● Exercise goal: Give back every record below, character for character.

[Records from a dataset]
------------------------------------------------

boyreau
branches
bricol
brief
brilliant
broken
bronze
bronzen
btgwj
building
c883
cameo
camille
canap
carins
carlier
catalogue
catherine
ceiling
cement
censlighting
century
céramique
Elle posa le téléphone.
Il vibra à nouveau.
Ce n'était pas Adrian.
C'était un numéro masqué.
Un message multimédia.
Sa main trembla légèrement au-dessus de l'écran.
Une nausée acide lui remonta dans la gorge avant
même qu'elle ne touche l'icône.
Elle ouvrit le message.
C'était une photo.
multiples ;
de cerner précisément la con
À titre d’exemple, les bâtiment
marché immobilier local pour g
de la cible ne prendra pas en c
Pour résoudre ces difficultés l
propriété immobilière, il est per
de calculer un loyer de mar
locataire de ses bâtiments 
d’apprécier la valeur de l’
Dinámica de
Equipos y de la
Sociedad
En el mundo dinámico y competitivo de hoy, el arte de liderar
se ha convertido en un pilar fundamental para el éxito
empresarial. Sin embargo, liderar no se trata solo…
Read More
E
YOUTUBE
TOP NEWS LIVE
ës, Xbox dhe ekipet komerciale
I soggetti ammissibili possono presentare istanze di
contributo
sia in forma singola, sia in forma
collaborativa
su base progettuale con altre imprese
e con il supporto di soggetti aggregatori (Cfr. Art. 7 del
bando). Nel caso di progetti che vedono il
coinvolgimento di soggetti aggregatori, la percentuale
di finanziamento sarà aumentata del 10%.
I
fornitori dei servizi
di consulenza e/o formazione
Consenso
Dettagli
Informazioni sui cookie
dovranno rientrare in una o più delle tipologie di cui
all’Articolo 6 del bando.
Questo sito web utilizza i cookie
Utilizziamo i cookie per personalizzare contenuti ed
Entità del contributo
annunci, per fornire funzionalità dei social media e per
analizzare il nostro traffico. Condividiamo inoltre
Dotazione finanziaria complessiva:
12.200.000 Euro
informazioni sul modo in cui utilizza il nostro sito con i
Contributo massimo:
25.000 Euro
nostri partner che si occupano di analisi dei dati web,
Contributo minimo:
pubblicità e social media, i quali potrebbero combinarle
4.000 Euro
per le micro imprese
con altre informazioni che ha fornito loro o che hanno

------------------------------------------------

● Solution for this exercise:
boyreau
branches
bricol
brief
brilliant
broken
bronze
bronzen
btgwj
building
c883
cameo
camille
canap
carins
carlier
catalogue
catherine
ceiling
cement
censlighting
century
céramique
Elle posa le téléphone.
Il vibra à nouveau.
Ce n'était pas Adrian.
C'était un numéro masqué.
Un message multimédia.
Sa main trembla légèrement au-dessus de l'écran.
Une nausée acide lui remonta dans la gorge avant
même qu'elle ne touche l'icône.
Elle ouvrit le message.
C'était une photo.
multiples ;
de cerner précisément la con
À titre d’exemple, les bâtiment
marché immobilier local pour g
de la cible ne prendra pas en c
Pour résoudre ces difficultés l
propriété immobilière, il est per
de calculer un loyer de mar
locataire de ses bâtiments 
d’apprécier la valeur de l’
Dinámica de
Equipos y de la
Sociedad
En el mundo dinámico y competitivo de hoy, el arte de liderar
se ha convertido en un pilar fundamental para el éxito
empresarial. Sin embargo, liderar no se trata solo…
Read More
E
YOUTUBE
TOP NEWS LIVE
ës, Xbox dhe ekipet komerciale
I soggetti ammissibili possono presentare istanze di
contributo
sia in forma singola, sia in forma
collaborativa
su base progettuale con altre imprese
e con il supporto di soggetti aggregatori (Cfr. Art. 7 del
bando). Nel caso di progetti che vedono il
coinvolgimento di soggetti aggregatori, la percentuale
di finanziamento sarà aumentata del 10%.
I
fornitori dei servizi
di consulenza e/o formazione
Consenso
Dettagli
Informazioni sui cookie
dovranno rientrare in una o più delle tipologie di cui
all’Articolo 6 del bando.
Questo sito web utilizza i cookie
Utilizziamo i cookie per personalizzare contenuti ed
Entità del contributo
annunci, per fornire funzionalità dei social media e per
analizzare il nostro traffico. Condividiamo inoltre
Dotazione finanziaria complessiva:
12.200.000 Euro
informazioni sul modo in cui utilizza il nostro sito con i
Contributo massimo:
25.000 Euro
nostri partner che si occupano di analisi dei dati web,
Contributo minimo:
pubblicità e social media, i quali potrebbero combinarle
4.000 Euro
per le micro imprese
con altre informazioni che ha fornito loro o che hanno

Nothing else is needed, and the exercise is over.